● **EXERCISE GOAL**
The lines to copy are those with "VidaXL" in them. Pull each one from the entries below.

● **THE DATA**
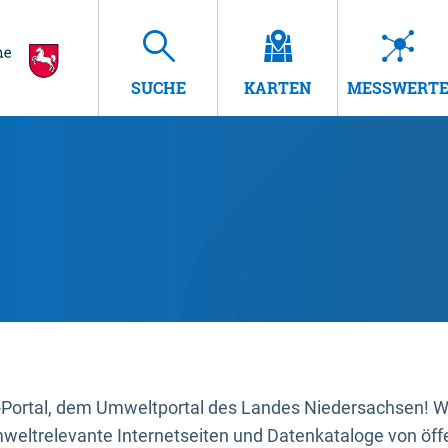
SUCHE
KARTEN
MESSWERT
ortal, dem Umweltportal des Landes Niedersachsen! Wir
mweltrelevante Internetseiten und Datenkataloge von öffe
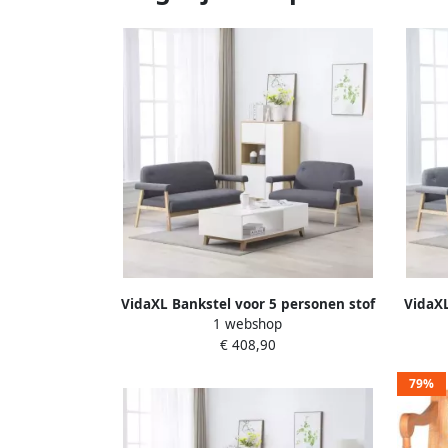
VidaXL Bankstel voor 5 personen stof
VidaXL
1 webshop
donkergrijs 2-delig
€ 408,90
79%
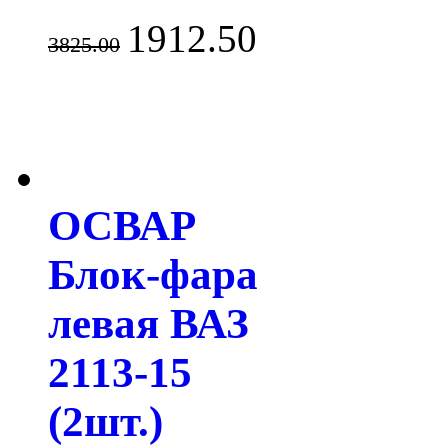
1912.50
3825.00
ОСВАР
Блок-фара
левая ВАЗ
2113-15
(2шт.)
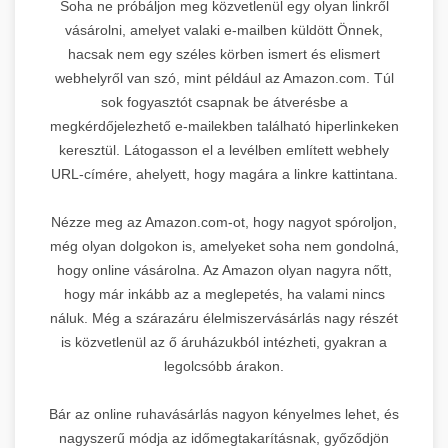
Soha ne próbáljon meg közvetlenül egy olyan linkről
vásárolni, amelyet valaki e-mailben küldött Önnek,
hacsak nem egy széles körben ismert és elismert
webhelyről van szó, mint például az Amazon.com. Túl
sok fogyasztót csapnak be átverésbe a
megkérdőjelezhető e-mailekben található hiperlinkeken
keresztül. Látogasson el a levélben említett webhely
URL-címére, ahelyett, hogy magára a linkre kattintana.
Nézze meg az Amazon.com-ot, hogy nagyot spóroljon,
még olyan dolgokon is, amelyeket soha nem gondolná,
hogy online vásárolna. Az Amazon olyan nagyra nőtt,
hogy már inkább az a meglepetés, ha valami nincs
náluk. Még a szárazáru élelmiszervásárlás nagy részét
is közvetlenül az ő áruházukból intézheti, gyakran a
legolcsóbb árakon.
Bár az online ruhavásárlás nagyon kényelmes lehet, és
nagyszerű módja az időmegtakarításnak, győződjön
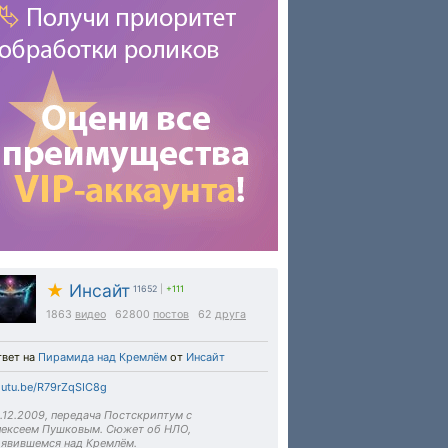
★
Инсайт
11652
|
+111
1863
видео
62800
постов
62
друга
твет на
Пирамида над Кремлём
от
Инсайт
utu.be/R79rZqSIC8g
.12.2009, передача Постскриптум с
лексеем Пушковым. Сюжет об НЛО,
оявившемся над Кремлём.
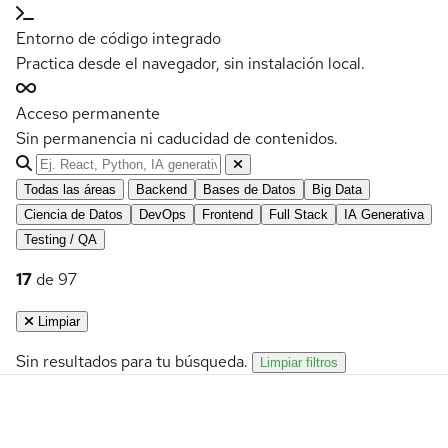
Entorno de código integrado
Practica desde el navegador, sin instalación local.
Acceso permanente
Sin permanencia ni caducidad de contenidos.
Buscar
Todas las áreas
Backend
Bases de Datos
Big Data
Ciencia de Datos
DevOps
Frontend
Full Stack
IA Generativa
Testing / QA
17
de 97
Limpiar
Sin resultados para tu búsqueda.
Limpiar filtros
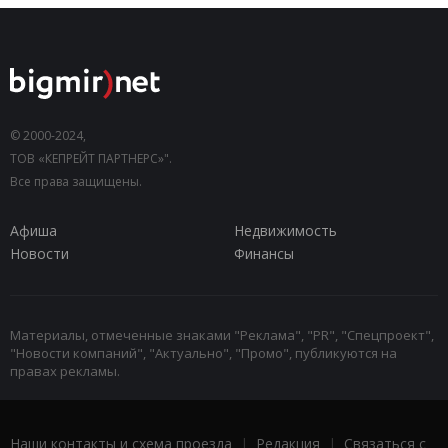
© 2000-2024,
ТОВ «КЕПРЕЙТ ПАРТНЕРС»".
Все права защищены.
Афиша
Недвижимость
Новости
Финансы
Материалы, отмеченные знаками "Реклама", "PR", "Спецпроект",
"Новости компаний", "Актуально", "Промо", публикуются на
правах рекламы.
Наши контакты и схема проезда
|
Редакция
|
Связаться с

● **ANSWER BOX**
VidaXL Bankstel voor 5 personen stof
VidaXL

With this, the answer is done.